E avisa: a periferia não vai assistir de braços cruzados o efeito do coronavírus, que vai ser devastador. “A gente precisa agir e colaborar para que a informação que a gente tem chegue a outras pessoas. É muito triste assistir nosso governo que não fala em negociar com os movimentos sociais. Fala até em negociar com milícia, mas ignora os movimentos sociais. Temos CEUs, casas de cultura, que poderiam servir para ajudar a desaglomerar as pessoas.”
Tereza Campello, que hoje vive na Inglaterra, relatou que lá as pessoas recebem algo em torno de R$ 6 mil para passar pela pandemia com alguma tranquilidade. “Era o momento de dar crédito e confiar na população pobre”, avalia a economista, sobre a imensa burocracia a entravar o pagamento do auxílio emergencial . “Tem de pagar, as pessoas estão passando fome. A diarista, o autônomo que vendia comida no ponto de ônibus, essas pessoas não podem sair de casa. O trabalhador não pode sair de casa.”
A ex-ministra conta que um outro projeto foi apresentado para auxiliar os trabalhadores assalariados. “Mas o governo apresentou projeto para reduzir salário e jornada. Que loucura é essa? A pessoa tem de ficar em casa. Se pegar ônibus, metrô, já pode estar se infectando. Apresentamos outro projeto para o governo pagar os salários de quem ganha até três mínimos. E a empresa paga a diferença de quem ganha mais. É uma proposta para garantir o pagamento dos salários e para garantir crédito muito facilitado a essas empresas, para não demitirem ninguém”, destaca.
“O dinheiro para os bancos saiu na mesma hora” critica Tereza Campello, a respeito do R$ 1,2 trilhão colocado à disposição dos bancos pelo governo Bolsonaro. “Claro que tem de manter a economia viva, mas não dá pra ter tudo para os bancos e nada para a população”, disse, lembrando que o que será gasto com a renda emergencial chega a 30 bilhões por mês. “E um trilhão para os bancos, enquanto para o SUS e para a população se fala em bilhões só.”

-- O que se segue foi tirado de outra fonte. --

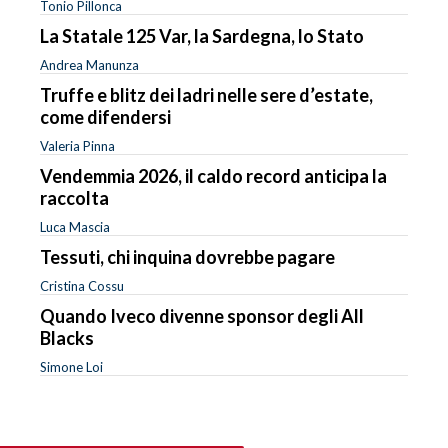
Tonio Pillonca
La Statale 125 Var, la Sardegna, lo Stato
Andrea Manunza
Truffe e blitz dei ladri nelle sere d’estate,
come difendersi
Valeria Pinna
Vendemmia 2026, il caldo record anticipa la
raccolta
Luca Mascia
Tessuti, chi inquina dovrebbe pagare
Cristina Cossu
Quando Iveco divenne sponsor degli All
Blacks
Simone Loi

Parafraseando o ex-presidente Luiz Inácio Lula da Silva, a ex-ministra salientou que o dinheiro que vai para as mãos de uma mãe de família vai virar comida. “E não é importante só pra família, mas para manter a economia funcionando. O que está funcionando é isso, farmácia, alimentação. Se a gente conseguir, o Brasil vai um pouco menos para o buraco. Governo não está ajudando essas três frentes: o informal, o assalariado que está sendo jogado no desemprego que só cresce, e o micro e pequeno empresário”, lamenta. “Tem gente dizendo que quer abrir porque está vendo sua empresa quebrar. O que está sendo colocado para o país é como estaremos em três ou quatro meses quando isso começar a passar. A hora é de gastar e depois vemos como fazer com a conta, se não, não vai ter depois.”